Information:
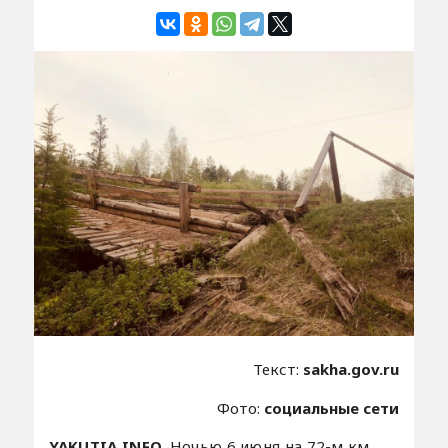
Текст:
sakha.gov.ru
Фото:
социальные сети
YAKUTIA.INFO.
Ночью 6 июня на 72-м км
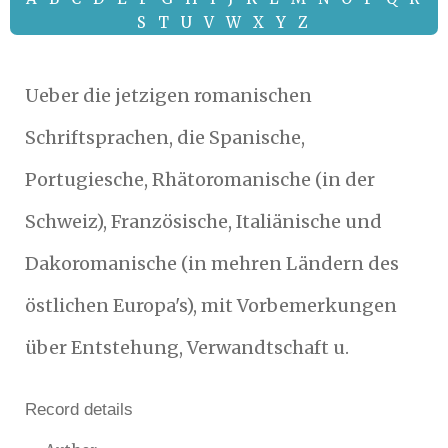
S
T
U
V
W
X
Y
Z
Ueber die jetzigen romanischen
Schriftsprachen, die Spanische,
Portugiesche, Rhätoromanische (in der
Schweiz), Französische, Italiänische und
Dakoromanische (in mehren Ländern des
östlichen Europa's), mit Vorbemerkungen
über Entstehung, Verwandtschaft u.
Record details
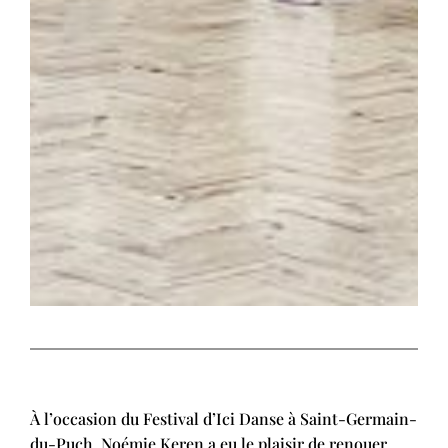
À l’occasion du Festival d’Ici Danse à Saint-Germain-
du-Puch, Noémie Keren a eu le plaisir de renouer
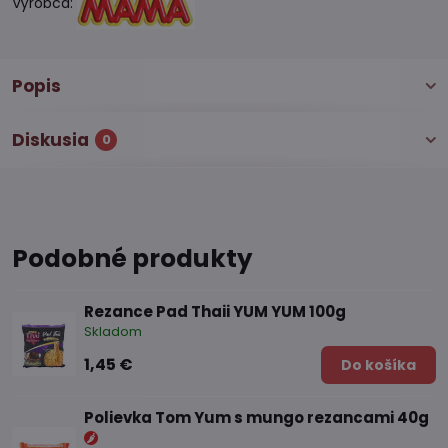
Výrobca:
Popis
Diskusia
0
Podobné produkty
Rezance Pad Thaii YUM YUM 100g
Skladom
1,45 €
Do košíka
Polievka Tom Yum s mungo rezancami 40g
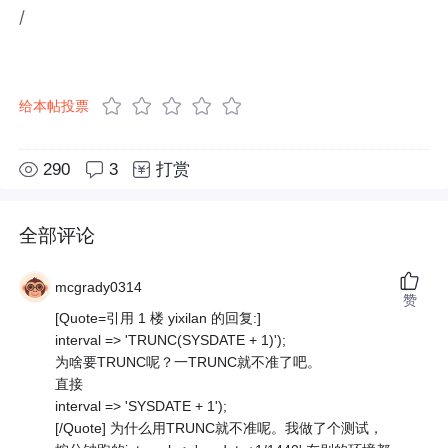
/
给本帖投票
290
3
打赏
全部评论
mcgrady0314
赞
[Quote=引用 1 楼 yixilan 的回复:]
interval => 'TRUNC(SYSDATE + 1)');
为啥要TRUNC呢？一TRUNC就不准了吧。
直接
interval => 'SYSDATE + 1');
[/Quote] 为什么用TRUNC就不准呢。我做了个测试，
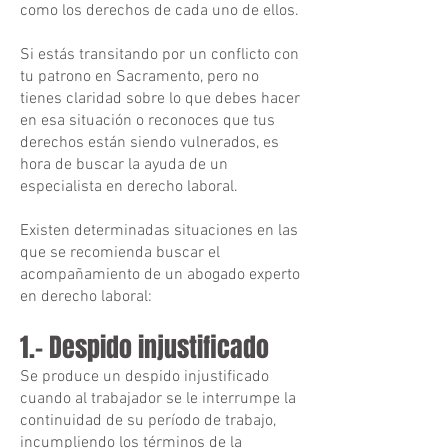
como los derechos de cada uno de ellos.
Si estás transitando por un conflicto con
tu patrono en Sacramento, pero no
tienes claridad sobre lo que debes hacer
en esa situación o reconoces que tus
derechos están siendo vulnerados, es
hora de buscar la ayuda de un
especialista en derecho laboral.
Existen determinadas situaciones en las
que se recomienda buscar el
acompañamiento de un abogado experto
en derecho laboral:
1.- Despido injustificado
Se produce un despido injustificado
cuando al trabajador se le interrumpe la
continuidad de su período de trabajo,
incumpliendo los términos de la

Task prompt: Your answer must be an exact reproduction of all entries, containing no pictures.

Worked solution:
Текст:
sakha.gov.ru
Фото:
социальные сети
YAKUTIA.INFO.
Ночью 6 июня на 72-м км
S
T
U
V
W
X
Y
Z
Ueber die jetzigen romanischen
Schriftsprachen, die Spanische,
Portugiesche, Rhätoromanische (in der
Schweiz), Französische, Italiänische und
Dakoromanische (in mehren Ländern des
östlichen Europa's), mit Vorbemerkungen
über Entstehung, Verwandtschaft u.
Record details
À l’occasion du Festival d’Ici Danse à Saint-Germain-
du-Puch, Noémie Keren a eu le plaisir de renouer
Výrobca:
Popis
Diskusia
0
Podobné produkty
Rezance Pad Thaii YUM YUM 100g
Skladom
1,45 €
Do košíka
Polievka Tom Yum s mungo rezancami 40g
/
给本帖投票
290
3
打赏
全部评论
mcgrady0314
赞
[Quote=引用 1 楼 yixilan 的回复:]
interval => 'TRUNC(SYSDATE + 1)');
为啥要TRUNC呢？一TRUNC就不准了吧。
直接
interval => 'SYSDATE + 1');
[/Quote] 为什么用TRUNC就不准呢。我做了个测试，
como los derechos de cada uno de ellos.
Si estás transitando por un conflicto con
tu patrono en Sacramento, pero no
tienes claridad sobre lo que debes hacer
en esa situación o reconoces que tus
derechos están siendo vulnerados, es
hora de buscar la ayuda de un
especialista en derecho laboral.
Existen determinadas situaciones en las
que se recomienda buscar el
acompañamiento de un abogado experto
en derecho laboral:
1.- Despido injustificado
Se produce un despido injustificado
cuando al trabajador se le interrumpe la
continuidad de su período de trabajo,
incumpliendo los términos de la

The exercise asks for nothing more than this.